Gilbert was born on 19 July 1889 in Riom, France. His mother, Henriette Françoise Gilbert was the daughter of a public works contractor; his father is unknown. He became interested in flight in his teens and attempted to build his own version of a flying machine around 1909. The effort appears to have been unsuccessful. That same year he entered the Bleriot flight school in Étampes, gaining his pilot's license on 24 September 1910.

In 1911 Gilbert was called up for military service and with only eight flying lessons made a corporal-aviator. He was forced to leave the army after six months of service following a serious accident during a maneuver, and launched himself at once in sporting competitions where he quickly distinguished himself, flying a Bleriot XI.
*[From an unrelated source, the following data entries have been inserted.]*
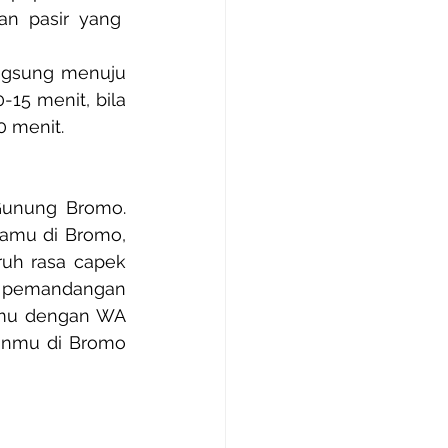
n pasir yang  
angsung menuju 
15 menit, bila 
0 menit.
Gunung Bromo. 
amu di Bromo, 
uh rasa capek 
a pemandangan 
nmu dengan WA 
anmu di Bromo 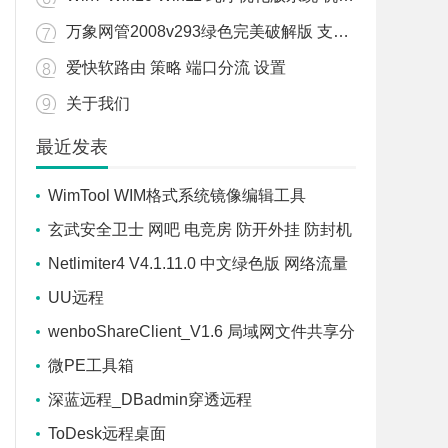
万象网管2008v293绿色完美破解版 支持WIN7/WIN10/WIN11
爱快软路由 策略 端口分流 设置
关于我们
最近发表
WimTool WIM格式系统镜像编辑工具
玄武安全卫士 网吧 电竞房 防开外挂 防封机
器码 防盗号 防御软件
Netlimiter4 V4.1.11.0 中文绿色版 网络流量
控制软件
UU远程
wenboShareClient_V1.6 局域网文件共享分
享工具
微PE工具箱
深蓝远程_DBadmin穿透远程
ToDesk远程桌面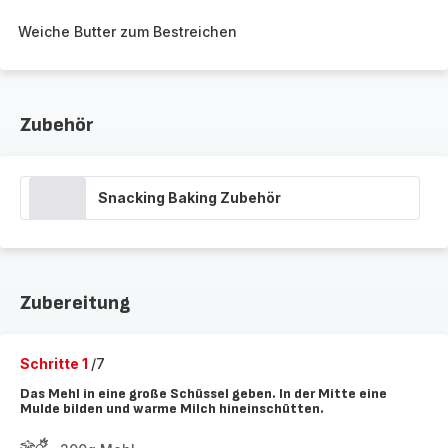
Weiche Butter zum Bestreichen
Zubehör
Snacking Baking Zubehör
Zubereitung
Schritte 1
/7
Das Mehl in eine große Schüssel geben. In der Mitte eine
Mulde bilden und warme Milch hineinschütten.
In the 1911 Paris to Madrid air race, Gilbert flew across the Pyrenees and was attacked by an angry mother eagle defending her young and nest; to ward off the large bird, he simply fired pistol shots at it rather than kill it.
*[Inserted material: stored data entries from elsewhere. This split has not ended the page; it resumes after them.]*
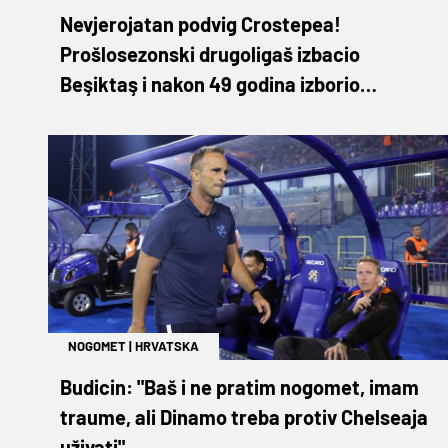
Nevjerojatan podvig Crostepea!
Prošlosezonski drugoligaš izbacio
Beşiktaş i nakon 49 godina izborio
polufinale Kupa
NOGOMET
|
HRVATSKA
Budicin: "Baš i ne pratim nogomet, imam
traume, ali Dinamo treba protiv Chelseaja
uživati"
In 1912 Gilbert organized an aviation festival with Dr. Antoine Dorel, president of the Automobile Club d'Auvergne. The newspaper Airline Journal reported that flying over Brioude, Gilbert was shot at by an eighty-three year old farmer who took him for "Baret Lou", a demonic bird of prey that casts a curse on crops. Gilbert responded by dropping pamphlets for an advertising campaign "Our future is in the Air" organized by the Michelin firm to promote the military use of aviation. These the farmer interpreted to be feathers of the bird raining down.

On 24 April 1913 Gilbert made a record nonstop cross-country flight of 826 km (523 miles) from Villacoublay, France, to Vitoria-Gasteiz, Spain, in 8 hours 23 minutes. In June 1914 he won the International Michelin Cup completing a 2970 km circuit of France in 39h 35m including stoppages.

By 1915, Gilbert was in uniform as a combat pilot with Escadrille MS23. Like fellow French pre-war pilot Adolphe Pégoud, Gilbert was one of the first pilots to become an ace, an aviator who has shot down five or more enemy aircraft. On 27 June 1915 Gilbert was interned after force landing his Morane-Saulnier fighter in Switzerland after bombing the zeppelin sheds at Friedrichshafen. He later succeeded in escaping from captivity and returning to France.
He was killed on 17 May 1918 when test-flying a new aircraft at Villacoublay.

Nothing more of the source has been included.